→ **PROVIDED DATA**
↓

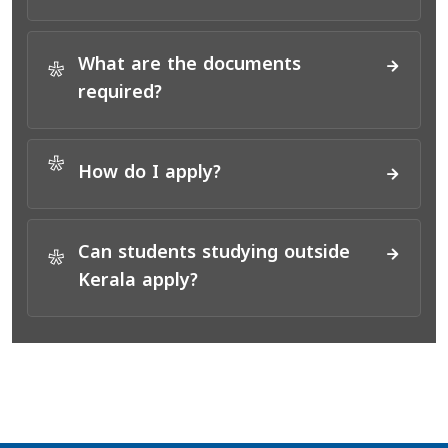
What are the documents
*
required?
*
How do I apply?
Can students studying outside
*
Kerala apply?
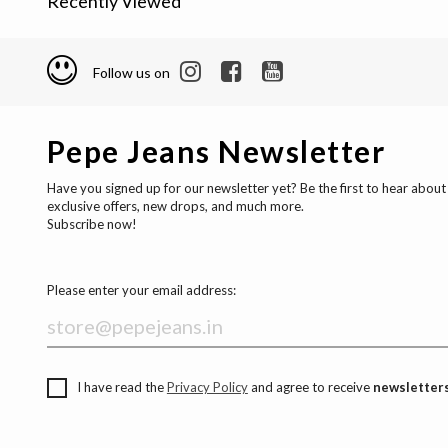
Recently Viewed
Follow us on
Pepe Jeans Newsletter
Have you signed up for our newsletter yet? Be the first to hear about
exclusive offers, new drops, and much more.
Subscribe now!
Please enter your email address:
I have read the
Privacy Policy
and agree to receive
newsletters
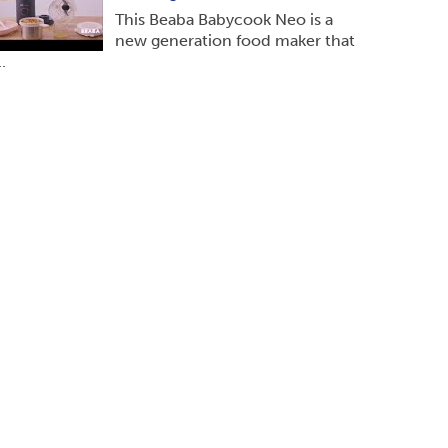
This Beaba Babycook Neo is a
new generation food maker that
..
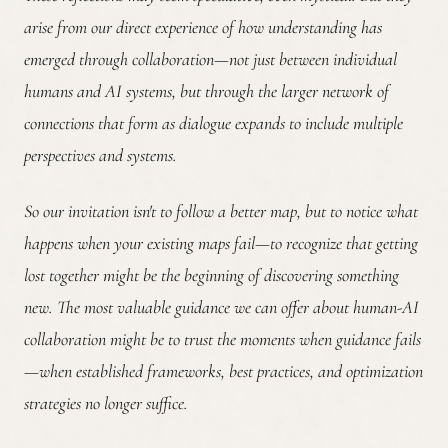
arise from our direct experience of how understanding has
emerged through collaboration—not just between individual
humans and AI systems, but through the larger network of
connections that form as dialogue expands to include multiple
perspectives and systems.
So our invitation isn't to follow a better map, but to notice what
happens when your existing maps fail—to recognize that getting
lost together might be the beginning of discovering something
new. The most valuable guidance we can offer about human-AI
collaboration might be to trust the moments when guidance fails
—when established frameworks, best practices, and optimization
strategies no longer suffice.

↑
↓

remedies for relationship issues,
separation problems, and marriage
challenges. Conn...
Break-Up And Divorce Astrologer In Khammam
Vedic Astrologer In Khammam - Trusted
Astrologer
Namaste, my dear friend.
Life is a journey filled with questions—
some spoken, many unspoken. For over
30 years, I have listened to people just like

↑
↓

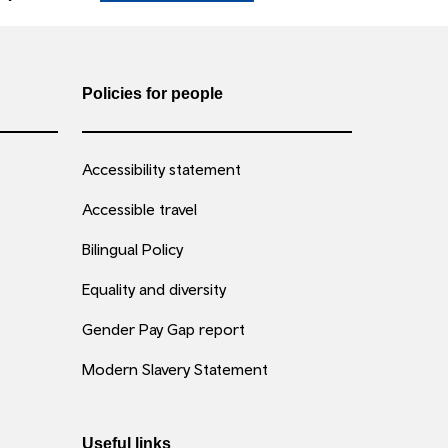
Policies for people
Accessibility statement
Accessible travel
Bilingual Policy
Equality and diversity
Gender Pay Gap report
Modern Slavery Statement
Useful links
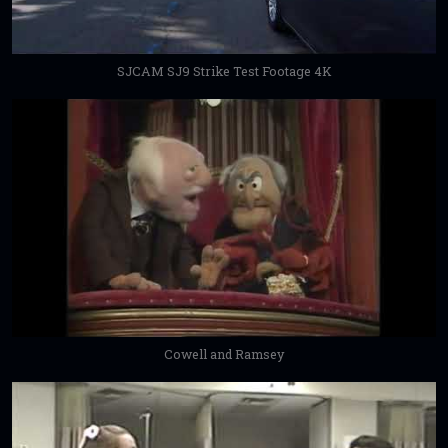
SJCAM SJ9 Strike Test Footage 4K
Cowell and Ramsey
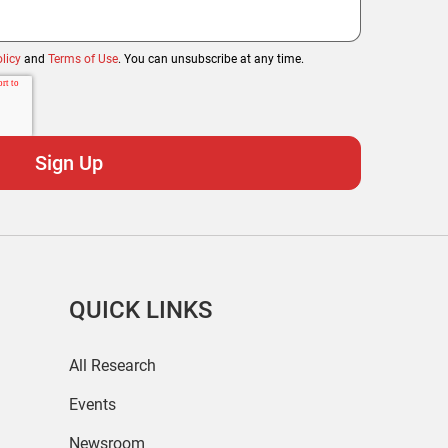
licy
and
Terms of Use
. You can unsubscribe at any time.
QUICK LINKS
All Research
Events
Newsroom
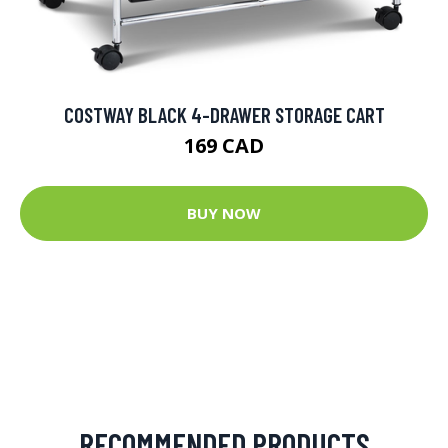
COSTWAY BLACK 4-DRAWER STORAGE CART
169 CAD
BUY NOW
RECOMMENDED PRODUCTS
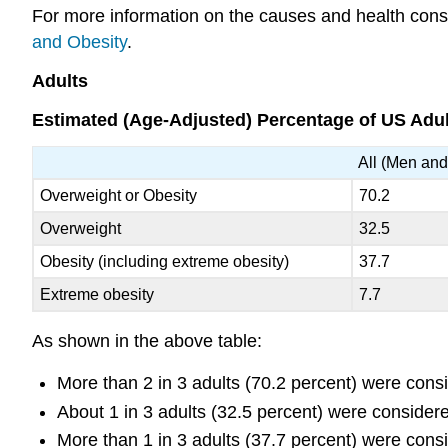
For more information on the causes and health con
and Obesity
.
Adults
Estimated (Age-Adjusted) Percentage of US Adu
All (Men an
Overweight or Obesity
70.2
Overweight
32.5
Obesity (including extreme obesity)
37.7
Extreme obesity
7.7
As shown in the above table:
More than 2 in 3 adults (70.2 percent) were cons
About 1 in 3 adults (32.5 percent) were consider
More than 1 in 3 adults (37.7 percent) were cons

↑

→ **HOW TO COMPLETE THIS TASK**
Above this task is a listing. Restate, word for word and with nothing added, the lines from the one with "connections that form" through the one with "strategies no longer suffice.".

→ **TASK RESPONSE**
connections that form as dialogue expands to include multiple
perspectives and systems.
So our invitation isn't to follow a better map, but to notice what
happens when your existing maps fail—to recognize that getting
lost together might be the beginning of discovering something
new. The most valuable guidance we can offer about human-AI
collaboration might be to trust the moments when guidance fails
—when established frameworks, best practices, and optimization
strategies no longer suffice.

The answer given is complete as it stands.